Exercise input >>
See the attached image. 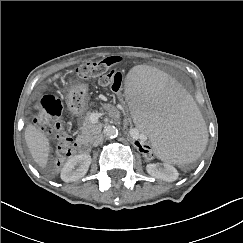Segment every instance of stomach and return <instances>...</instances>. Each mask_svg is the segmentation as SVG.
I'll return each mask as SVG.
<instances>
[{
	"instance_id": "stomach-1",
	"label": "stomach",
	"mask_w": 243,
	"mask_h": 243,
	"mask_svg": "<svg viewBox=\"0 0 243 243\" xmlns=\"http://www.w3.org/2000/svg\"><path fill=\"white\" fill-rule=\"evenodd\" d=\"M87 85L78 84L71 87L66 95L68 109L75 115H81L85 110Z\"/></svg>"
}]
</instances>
--
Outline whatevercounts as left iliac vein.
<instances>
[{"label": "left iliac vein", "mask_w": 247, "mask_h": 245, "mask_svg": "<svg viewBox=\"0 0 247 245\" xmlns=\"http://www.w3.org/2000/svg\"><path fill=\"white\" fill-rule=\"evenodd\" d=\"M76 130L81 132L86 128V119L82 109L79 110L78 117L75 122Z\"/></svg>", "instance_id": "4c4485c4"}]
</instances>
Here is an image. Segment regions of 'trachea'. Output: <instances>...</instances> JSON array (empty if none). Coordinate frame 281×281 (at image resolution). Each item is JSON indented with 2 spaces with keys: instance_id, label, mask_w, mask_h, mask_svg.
---
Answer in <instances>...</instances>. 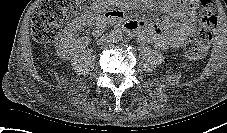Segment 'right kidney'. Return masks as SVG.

Assignment >> I'd like the lines above from the one with "Outline whatevercounts as left iliac vein." up to and including the one with "Here is an image." copied exactly, with no other lines.

Answer area >>
Outline whatevercounts as left iliac vein.
<instances>
[{"label": "left iliac vein", "mask_w": 247, "mask_h": 245, "mask_svg": "<svg viewBox=\"0 0 247 245\" xmlns=\"http://www.w3.org/2000/svg\"><path fill=\"white\" fill-rule=\"evenodd\" d=\"M76 130L81 132L86 128V119L82 109L79 110L78 117L75 122Z\"/></svg>", "instance_id": "4c4485c4"}]
</instances>
Here is an image. Segment regions of 'trachea'. Output: <instances>...</instances> JSON array (empty if none). Coordinate frame 281×281 (at image resolution). Each item is JSON indented with 2 spaces with keys: instance_id, label, mask_w, mask_h, mask_svg.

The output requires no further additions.